China is leaning on its massive banks like never before to help bolster an economy facing its worst slump in four decades.
The government will push the financial industry to sacrifice 1.5 trillion yuan ($211 billion) in profit this year by offering lower lending rates, cutting fees, deferring loan repayments, and granting more unsecured loans to small businesses, the State Council said in a statement late Wednesday after a meeting led by Premier Li Keqiang. Regulators are also asking banks to keep profit growth below 10% this year, people familiar with the matter said earlier.
The rare moves underscore concerns about how quickly China can recover from the coronavirus outbreak. While Chinese banks were already expecting weaker performances this year, the direct requirements on limiting their profits still come as a surprise and may further damp investors’ interest in the sector during difficult economic conditions.

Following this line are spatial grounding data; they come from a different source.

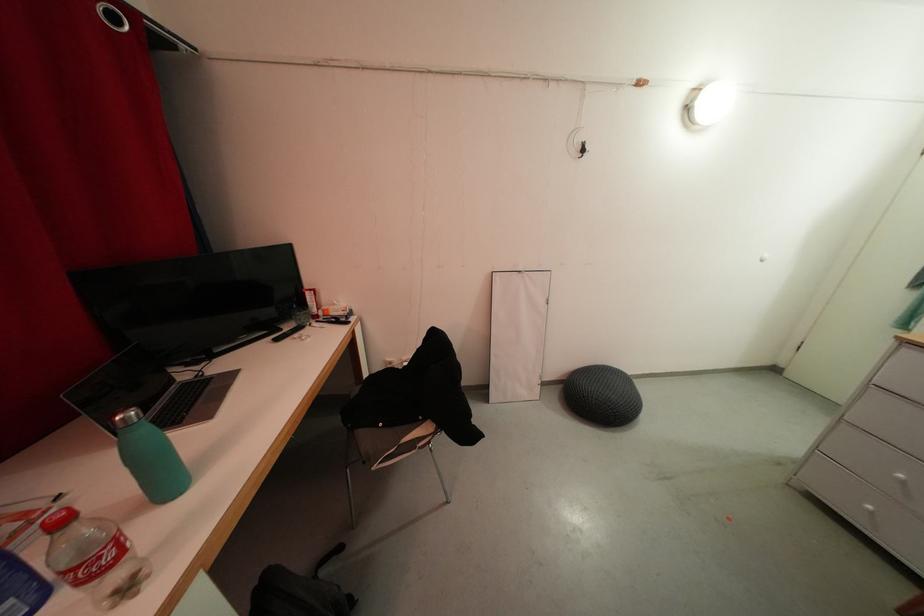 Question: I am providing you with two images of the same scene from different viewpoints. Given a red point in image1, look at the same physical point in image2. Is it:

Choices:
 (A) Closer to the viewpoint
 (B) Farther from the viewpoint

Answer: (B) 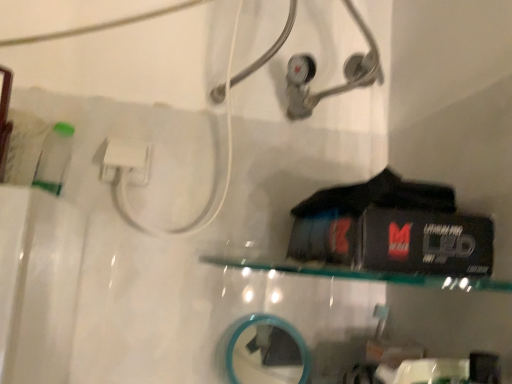 Locate an element on the screen. clear glass shelf at center is located at coordinates (364, 275).

What do you see at coordinates (364, 275) in the screenshot?
I see `clear glass shelf at center` at bounding box center [364, 275].

The height and width of the screenshot is (384, 512). What do you see at coordinates (267, 352) in the screenshot? I see `teal glass mirror at lower center` at bounding box center [267, 352].

In the scene shown: In order to face teal glass mirror at lower center, should I rotate leftwards or rightwards?

It's best to rotate right around 2.072 degrees.

The width and height of the screenshot is (512, 384). I want to click on teal glass mirror at lower center, so click(267, 352).

Locate an element on the screen. clear glass shelf at center is located at coordinates (364, 275).

Does clear glass shelf at center appear on the right side of teal glass mirror at lower center?

Correct, you'll find clear glass shelf at center to the right of teal glass mirror at lower center.

Which object is more forward, clear glass shelf at center or teal glass mirror at lower center?

clear glass shelf at center is closer to the camera.

Which is more distant, [273,265] or [275,361]?

Positioned behind is point [275,361].

From the image's perspective, which one is positioned lower, clear glass shelf at center or teal glass mirror at lower center?

teal glass mirror at lower center.

From a real-world perspective, relative to teal glass mirror at lower center, is clear glass shelf at center vertically above or below?

In terms of real-world spatial position, clear glass shelf at center is above teal glass mirror at lower center.

Considering the sizes of objects clear glass shelf at center and teal glass mirror at lower center in the image provided, who is thinner, clear glass shelf at center or teal glass mirror at lower center?

teal glass mirror at lower center.

Based on the photo, which of these two, clear glass shelf at center or teal glass mirror at lower center, stands shorter?

clear glass shelf at center is shorter.

Is clear glass shelf at center bigger than teal glass mirror at lower center?

Correct, clear glass shelf at center is larger in size than teal glass mirror at lower center.

Consider the image. Would you say clear glass shelf at center is outside teal glass mirror at lower center?

Indeed, clear glass shelf at center is completely outside teal glass mirror at lower center.

Is clear glass shelf at center in contact with teal glass mirror at lower center?

No, clear glass shelf at center is not touching teal glass mirror at lower center.

Is clear glass shelf at center oriented towards teal glass mirror at lower center?

No.

What's the angular difference between clear glass shelf at center and teal glass mirror at lower center's facing directions?

0.000535 degrees.

How distant is clear glass shelf at center from teal glass mirror at lower center?

23.19 centimeters.

Find the location of a particular element. The height and width of the screenshot is (384, 512). mirror located below the clear glass shelf at center (from the image's perspective) is located at coordinates (267, 352).

Looking at this image, is teal glass mirror at lower center to the left of clear glass shelf at center from the viewer's perspective?

Correct, you'll find teal glass mirror at lower center to the left of clear glass shelf at center.

Is teal glass mirror at lower center in front of clear glass shelf at center?

No, teal glass mirror at lower center is further to the viewer.

Which point is more distant from viewer, (x=239, y=370) or (x=354, y=279)?

Point (x=239, y=370)

From the image's perspective, does teal glass mirror at lower center appear higher than clear glass shelf at center?

No, from the image's perspective, teal glass mirror at lower center is not over clear glass shelf at center.

Based on the photo, from a real-world perspective, which is physically below, teal glass mirror at lower center or clear glass shelf at center?

teal glass mirror at lower center is physically lower.

Between teal glass mirror at lower center and clear glass shelf at center, which one has smaller width?

With smaller width is teal glass mirror at lower center.

From the picture: Does teal glass mirror at lower center have a greater height compared to clear glass shelf at center?

Correct, teal glass mirror at lower center is much taller as clear glass shelf at center.

Can you confirm if teal glass mirror at lower center is bigger than clear glass shelf at center?

Actually, teal glass mirror at lower center might be smaller than clear glass shelf at center.

In the scene shown: Is teal glass mirror at lower center positioned beyond the bounds of clear glass shelf at center?

teal glass mirror at lower center lies outside clear glass shelf at center's area.

Is there a large distance between teal glass mirror at lower center and clear glass shelf at center?

They are positioned close to each other.

Is teal glass mirror at lower center facing towards clear glass shelf at center?

No, teal glass mirror at lower center is not aimed at clear glass shelf at center.

How different are the orientations of teal glass mirror at lower center and clear glass shelf at center in degrees?

0.000535 degrees.

Identify the location of mirror on the left of clear glass shelf at center. (267, 352).

Where is `mirror located underneath the clear glass shelf at center (from a real-world perspective)`? Image resolution: width=512 pixels, height=384 pixels. mirror located underneath the clear glass shelf at center (from a real-world perspective) is located at coordinates (267, 352).

Where is `mirror on the left of clear glass shelf at center`? mirror on the left of clear glass shelf at center is located at coordinates (267, 352). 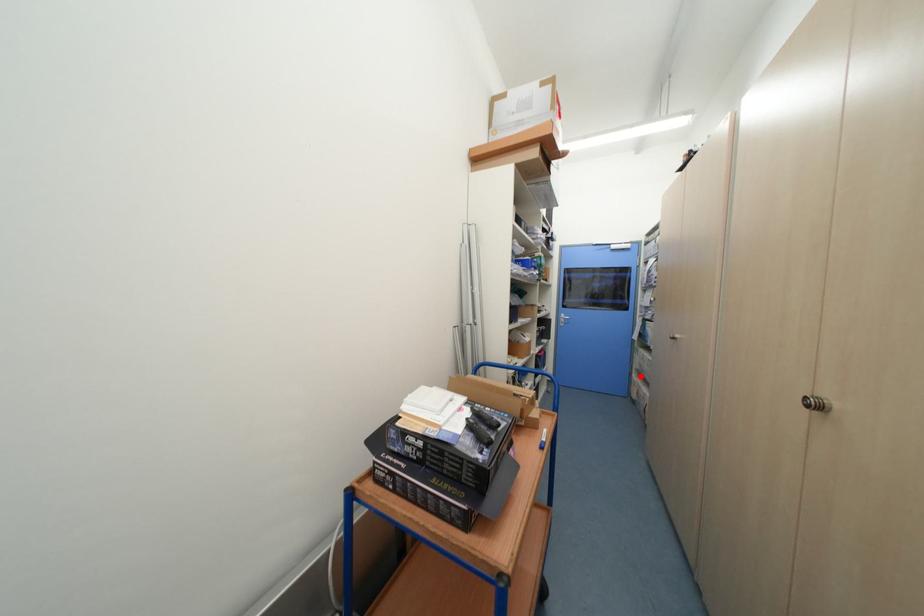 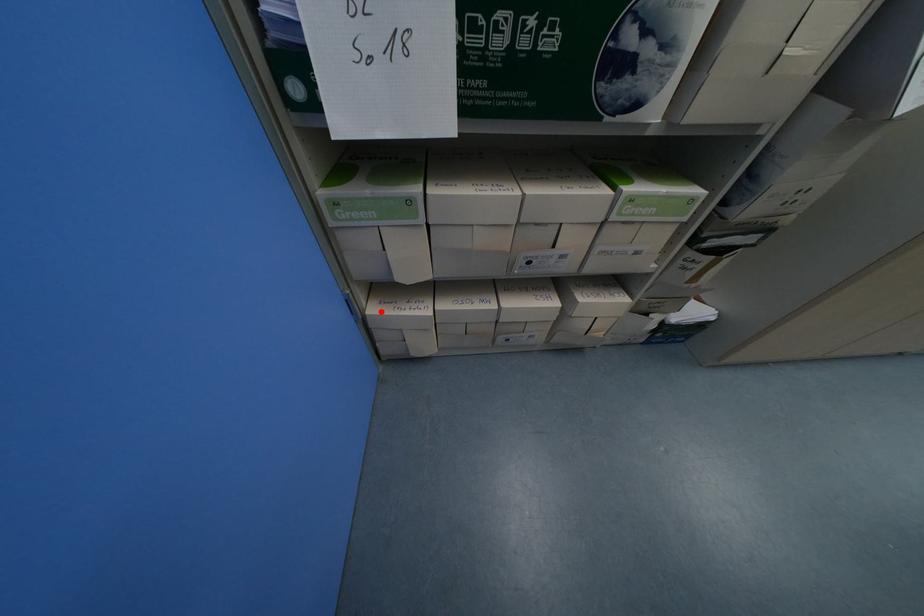 I am providing you with two images of the same scene from different viewpoints. A red point is marked on the first image and another point is marked on the second image. Is the red point in image1 aligned with the point shown in image2?

Yes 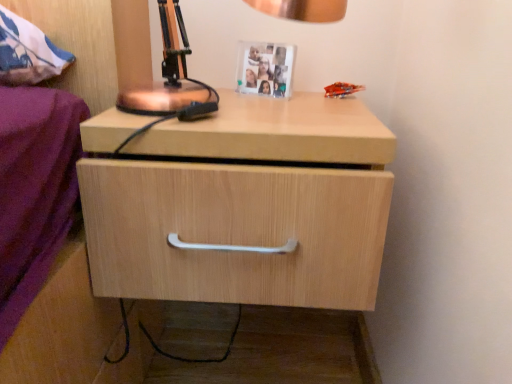 Locate an element on the screen. The image size is (512, 384). free point below copper metallic table lamp at upper center (from a real-world perspective) is located at coordinates (231, 120). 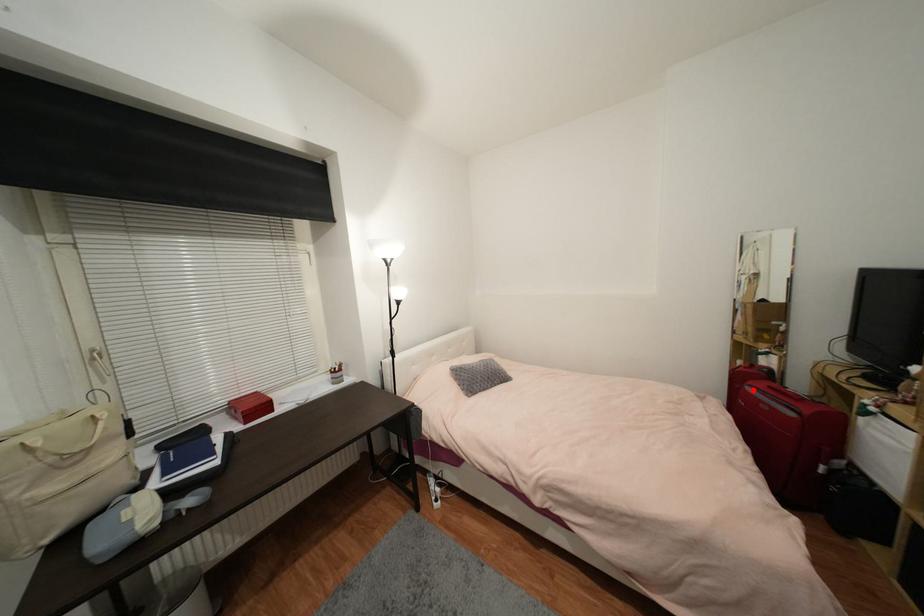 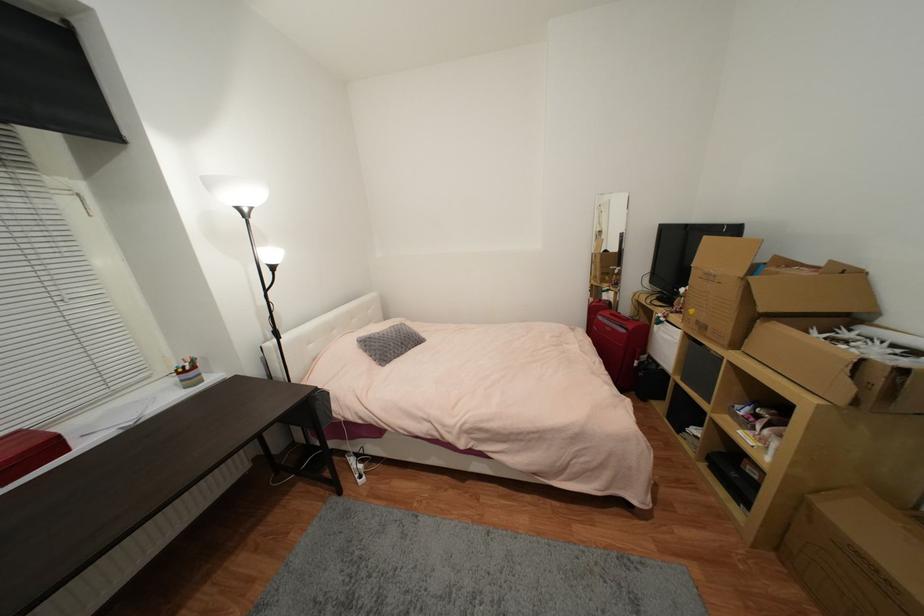 Find the pixel in the second image that matches the highlighted location in the first image.

(603, 318) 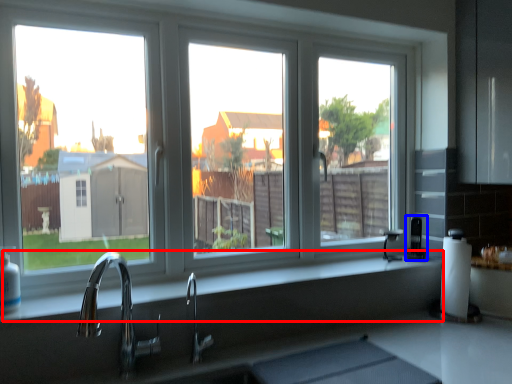 Question: Which object appears closest to the camera in this image, counter top (highlighted by a red box) or appliance (highlighted by a blue box)?

Choices:
 (A) counter top
 (B) appliance

Answer: (A)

Chinese banks’ gross revenue and earnings growth may drop to zero in 2020 from 5% in the first quarter, according to Citigroup Inc. Listed banks may be better off compared with some regional lenders, which are likely to see negative earnings growth, analysts led by Judy Zhang said in a note on Wednesday.
China’s $41 trillion banking system is at the forefront of propping up companies hurt by the outbreak of coronavirus and the impact from its global spread. In a severe downside case, assuming economic growth at 4.8% annually until 2021, the industry could face an unprecedented 39% slump in profits this year, according to UBS Group AG. Without government forbearance measures, their earnings may tumble by 70% to absorb the wave of bad debt.
Official data show bad debt has so far only ticked up marginally even as a lockdown earlier this year hit hard at many borrowers.
Lenders led by Industrial & Commercial Bank of China Ltd. more than doubled loans to businesses in the first quarter, while deferring and rolling over 1.5 trillion yuan in repayments. That allowed the banks to report only a 0.06 percentage point increase in non-performing loan ratios to 2.04% at the end of March, while posting a 5% increase in combined earnings to 600 billion yuan.
Still, a few listed lenders including China Merchants Bank Co. and Bank of Ningbo Co. managed to deliver growth that topped 10%.
Merchants Bank dropped more than 2.5% in Shanghai and Hong Kong as of 10:17 a.m. local time. The CSI 300 Financial Index fell as much as 0.7%, extending year-to-date loss to more than 14%, making it the second-worst performer after the energy sector.
S&P Global estimated that the non-performing asset ratio, a more stringent measure of troubled advances that includes forborne loans, could almost double to 10% from pre-outbreak levels this year. That’s a projected increase of 8 trillion yuan.
The government in May decided to extend loan relief measures for the nation’s smaller businesses by nine months to March next year, giving further reprieve to trillions of yuan of troubled loans.